N.H. teen is described as ‘euphoric’ after murder
NASHUA — “He was euphoric, excited. He seemed like he had just gotten off a rollercoaster, an adrenaline rush.’’
That chilling description of Steven Spader, a self-styled teenage renegade, was provided yesterday to a rapt courtroom, where a onetime friend who was at the scene described how Spader reacted after he allegedly killed a 42-year-old nurse and maimed her 11-year-old daughter.
“He said that he felt really good and said that he saw the woman reaching over to something, toward a light on the nightstand, and just kept hacking,’’ Quinn Glover, 18, said about the October 2009 attack at a randomly selected home in Mont Vernon. “He joked how she woke up to being hacked to death by a machete.’’
Glover, who has pleaded guilty to lesser charges in the crime, said the 4 a.m. home invasion by four teenagers had been preceded by Spader’s escalating preoccupation with violence.
“It started about a year before, but got progressively worse,’’ Glover testified. “By the week prior, it was a conversation that happened almost every time I saw him.

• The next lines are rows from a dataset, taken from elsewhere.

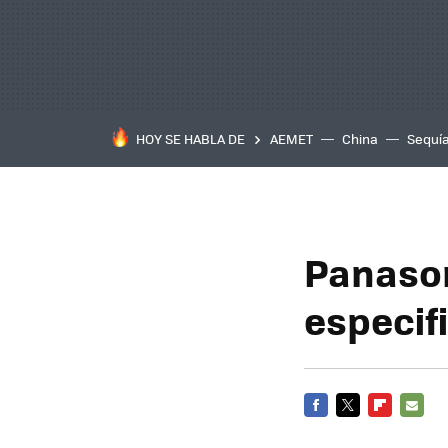
HOY SE HABLA DE
AEMET
China
Sequí
Panaso
especif
FACEBOOK
TWITTER
FLIPBOARD
E-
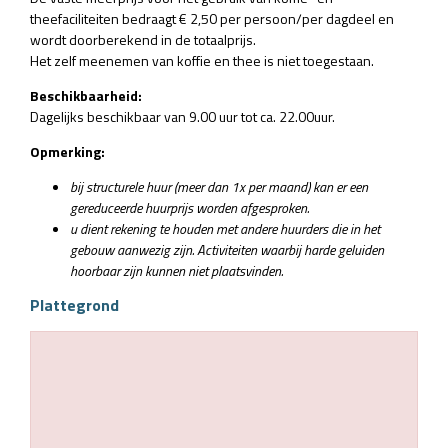
theefaciliteiten bedraagt € 2,50 per persoon/per dagdeel en
wordt doorberekend in de totaalprijs.
Het zelf meenemen van koffie en thee is niet toegestaan.
Beschikbaarheid:
Dagelijks beschikbaar van 9.00 uur tot ca. 22.00uur.
Opmerking:
bij structurele huur (meer dan 1x per maand) kan er een
gereduceerde huurprijs worden afgesproken.
u dient rekening te houden met
andere huurders die in het
gebouw aanwezig zijn. Activiteiten waarbij harde geluiden
hoorbaar zijn kunnen niet plaatsvinden.
Plattegrond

“He spoke about breaking into houses. And then he spoke generally, fantasizing, about violence, murders, killing people, roasting people, eating people, putting heads on stakes, and making scenes for news crews.’’
And after Kimberly Cates had been killed and Jaimie left for dead, Glover said, Spader joked over and over about how the woman had awakened to such a horrific end.

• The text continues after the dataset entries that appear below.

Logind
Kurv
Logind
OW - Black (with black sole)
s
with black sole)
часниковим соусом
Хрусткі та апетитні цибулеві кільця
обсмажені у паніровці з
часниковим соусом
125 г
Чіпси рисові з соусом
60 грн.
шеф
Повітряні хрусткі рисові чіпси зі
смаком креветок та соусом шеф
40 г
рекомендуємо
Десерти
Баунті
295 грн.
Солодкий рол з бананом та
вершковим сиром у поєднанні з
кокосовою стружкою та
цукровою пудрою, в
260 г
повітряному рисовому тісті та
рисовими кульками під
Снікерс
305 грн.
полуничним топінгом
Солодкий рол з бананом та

Glover, of Amherst, recounted the sounds of terror that came from the master bedroom when Spader, then 17, and Christopher Gribble, then 19, allegedly began landing blow after blow with a machete and knife on their victims, who were sharing a room while Kimberly’s husband, David, was out of town on business.
“I heard screams and cries,’’ said Glover, who wore orange prison garb. “I heard . . . ‘Jaimie, run! Please don’t do it! No, please, no!’ ’’

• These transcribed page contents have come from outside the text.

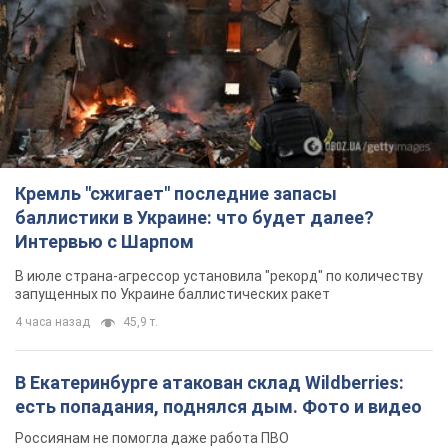
В Екатеринбурге атакован склад Wildberries:
есть попадания, поднялся дым. Фото и видео
Россиянам не помогла даже работа ПВО
3 часа назад
8,8 т.
"Замечательный отец": в сети рассказали о
мужчине, которого Россия убила ударом по
Броварам. Фото
Мужчину вспоминают как профессионала своего дела
2 часа назад
1,0 т.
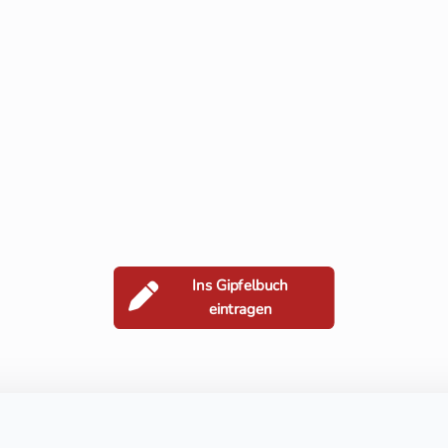
Ins Gipfelbuch
eintragen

Glover, who said he did not enter the bedroom during the assault, retreated down the hallway and covered his ears to block the cries.
He said that when Spader emerged from the room, he was carrying a bloody machete.
“I didn’t want to believe what was happening,’’ Glover recalled. Later that night, he testified, he entered the bedroom to find a grim scene.
“On the bed, there was a woman who was covered in blood,’’ Glover said. “She was moving slightly and moaning. She seemed close to death.’’ The sounds stopped, he testified, only after Gribble pulled his knife across Kimberly’s throat.
During the third day of testimony in his first-degree murder trial, Spader, of Brookline, N.H., sat nearly motionless. Dressed in a dark blue blazer, he stared directly at Glover, who did not make eye contact, except to identify the defendant.
The violence stunned him, Glover told prosecutor Peter Hinckley. “I didn’t take anything that was said prior seriously. That was my mistake.’’
Later that day, Glover said, he cut open the back of his teddy bear, hid his unused knife, and attended the Sunday meeting of a church youth group.
In addition to church gatherings, Glover testified, he had become one of three charter members of the Disciples of Destruction, a group of teenage rebels formed by Spader shortly before the alleged attack.
The group also included, William Marks, then 18, of Amherst.
Their goals, Glover said, were to make money illegally and swear allegiance to one another.
The credo: “To make a living, not by paying the government, but by our own means,’’ Glover read from the group’s manifesto, given to him by the prosecutor. “As long as you are a Disciple, you shall never feel isolated from your brothers.’’
The group also agreed to abide by this code: “You snitch, you die. No two ways about it.’’
The idea for the Disciples of Destruction, Glover said, came from the “Sons of Anarchy,’’ a television show about outlaw bikers. The randomness of the attack, which Spader and three teenagers chose that night, was an effort to mimic the unpredictability of the serial Zodiac Killer from the 1960s, Glover said.
The story of convicted killer Charles Manson fascinated him, Glover said. “Were you interested in killing?’’ Hinckley asked. “Yes, I was,’’ Glover answered.
For Glover, though, the evening of the attack began with harmless domestic activities. He and Spader attended a high school football game. Before the 15-minute drive to Mont Vernon, Glover said, he watched a few minutes of the movie “Gandhi’’ at his home.
“Do you wish now you had watched a little more of it?’’ asked defense attorney Andrew Winters.
“Yes, sir,’’ Glover replied.
Under questioning by Winters, Glover admitted that he had lied repeatedly to police during questioning shortly after the crime and that he feared he would be charged with murder. Glover agreed to testify for the prosecution in exchange for a 20-year minimum sentence.
Gribble, also of Brookline, N.H., is scheduled to face trial on first-degree murder charges. Marks, another alleged participant in the assault, is scheduled to be tried on murder conspiracy charges and has agreed to testify for the prosecution.
Autumn Savoy, then 19, of Hollis, did not participate in the assault but provided an alibi. He pleaded guilty to lesser charges and has agreed to testify for the prosecution.